Society of Divine Word Father Flaviano “Flavie” Villanueva, a staunch critic of Philippine President Rodrigo Duterte, has been nominated for the prestigious Human Rights Tulip Award by the Dutch government.

Father Villanueva is among 12 nominees from around the world. One of them will be bestowed with the prestigious award this year.

The nomination recognizes the priest’s work for supporting families of slain suspects in Duterte’s drug war.

It also considers the priest’s relief efforts in feeding Manila’s street dwellers by providing them with legitimate sources of income like soap making and carpentry.

Each year since 2008, the Dutch Ministry of Foreign Affairs has given awards to an outstanding rights defender. The award includes a cash prize of 100,000 Euros and a certificate.

“The Human Rights Tulip is an annual award of the Dutch government to support human rights defenders in their work advancing and protecting human rights around the world while highlighting related issues,” said Ambassador Saskia de Land of the Netherlands during a local ceremony on Nov. 24 in Manila that honoured the priest.

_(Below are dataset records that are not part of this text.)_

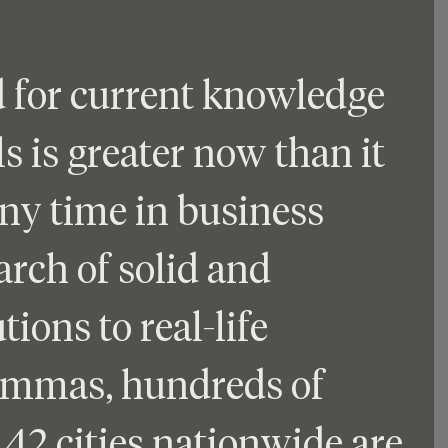
 for current knowledge 
s is greater now than it 
ny time in business 
arch of solid and 
tions to real-life 
emmas, hundreds of 
42 cities nationwide are 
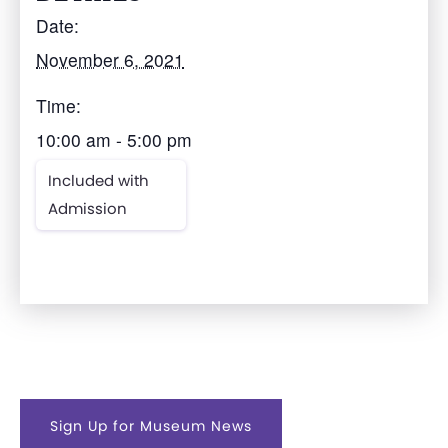
Date:
November 6, 2021
Time:
10:00 am - 5:00 pm
Included with
Admission
Sign Up for Museum News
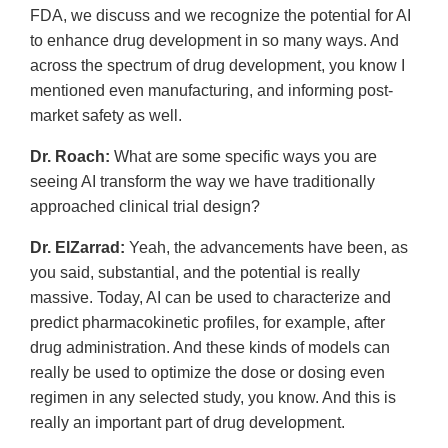
FDA, we discuss and we recognize the potential for AI
to enhance drug development in so many ways. And
across the spectrum of drug development, you know I
mentioned even manufacturing, and informing post-
market safety as well.
Dr. Roach:
What are some specific ways you are
seeing AI transform the way we have traditionally
approached clinical trial design?
Dr. ElZarrad:
Yeah, the advancements have been, as
you said, substantial, and the potential is really
massive. Today, AI can be used to characterize and
predict pharmacokinetic profiles, for example, after
drug administration. And these kinds of models can
really be used to optimize the dose or dosing even
regimen in any selected study, you know. And this is
really an important part of drug development.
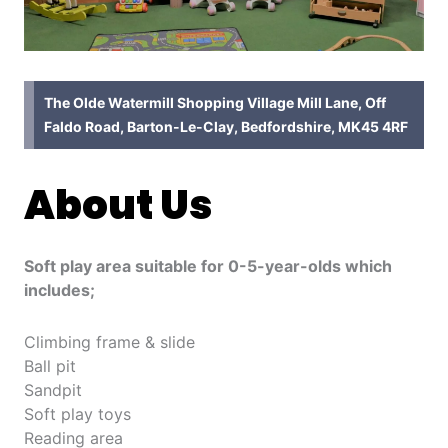
The Olde Watermill Shopping Village Mill Lane, Off
Faldo Road, Barton-Le-Clay, Bedfordshire, MK45 4RF
About Us
Soft play area suitable for 0-5-year-olds which
includes;
Climbing frame & slide
Ball pit
Sandpit
Soft play toys
Reading area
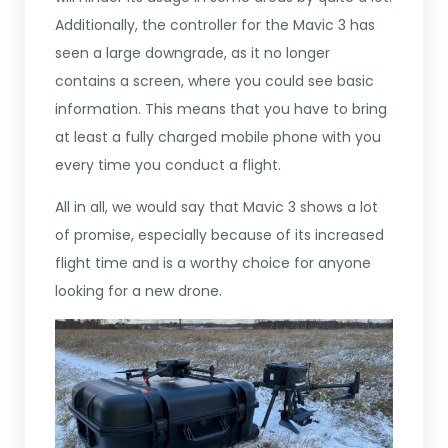
Additionally, the controller for the Mavic 3 has
seen a large downgrade, as it no longer
contains a screen, where you could see basic
information. This means that you have to bring
at least a fully charged mobile phone with you
every time you conduct a flight.
All in all, we would say that Mavic 3 shows a lot
of promise, especially because of its increased
flight time and is a worthy choice for anyone
looking for a new drone.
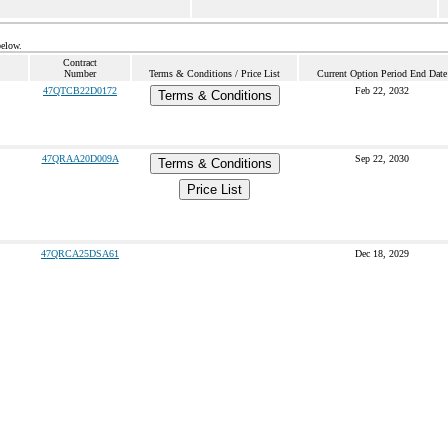
below.
Contract
Number
Terms & Conditions / Price List
Current Option Period End Date
47QTCB22D0172
Feb 22, 2032
Terms & Conditions
47QRAA20D009A
Sep 22, 2030
Terms & Conditions
Price List
47QRCA25DSA61
Dec 18, 2029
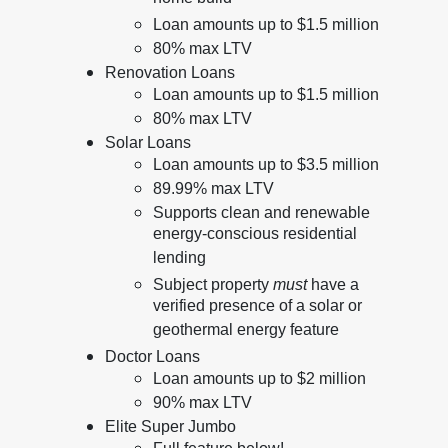
Loan amounts up to $1.5 million
80% max LTV
Renovation Loans
Loan amounts up to $1.5 million
80% max LTV
Solar Loans
Loan amounts up to $3.5 million
89.99% max LTV
Supports clean and renewable
energy-conscious residential
lending
Subject property
must
have a
verified presence of a solar or
geothermal energy feature
Doctor Loans
Loan amounts up to $2 million
90% max LTV
Elite Super Jumbo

The Netherlands supports human rights defenders so that they can work effectively and safely, she said.

“Human rights defenders stand up for vulnerable groups, expose human rights violations and demand justice. Human rights defenders often work under difficult circumstances, receive death threats and are jailed, tortured and sometimes even killed,” she underlined.

At the local ceremony, Father Villanueva received a trophy and a certificate that said he “has been working as a human rights defender for the past 35 years. He is the founder of the Paghilom program, a church-based support group that works with families of victims of extrajudicial killings.”

Paghilom is Father Villanueva’s foundation that sought to lend a healing touch to drug war victims’ families including giving them a final resting place in Catholic cemeteries.

Defending human rights, especially the right to have food and a home, was never easy, especially for a clergyman, Father Villanueva said.“The work is most certainly enormous and even life-threatening at times. But when I see a homeless person smile and say ‘thank you’; whenever I see a homeless person sharing the meals we offer to those who failed to receive … whenever I see and listen to homeless people saying ‘I have never felt so valued as a person until I came to Kalinga Center [that cares for the homeless] and thus I will begin to value my life’,” he told UCA News.

Father Villanueva said he was inspired by homeless orphans and widows.

 
“When I learn about an orphan under my care persevering to study amidst the harsh environment and struggling internet connection; when a widow decides to arise from her slumber and works laboriously to become the father and mother her brood needs; when the victims equate justice with the desire to heal their lives, yet courageously and non-violently stand for what is just and true, these stories are my pockets of hope; they are my inspirations,” he said.*This story has been edited since publication for factual correctness.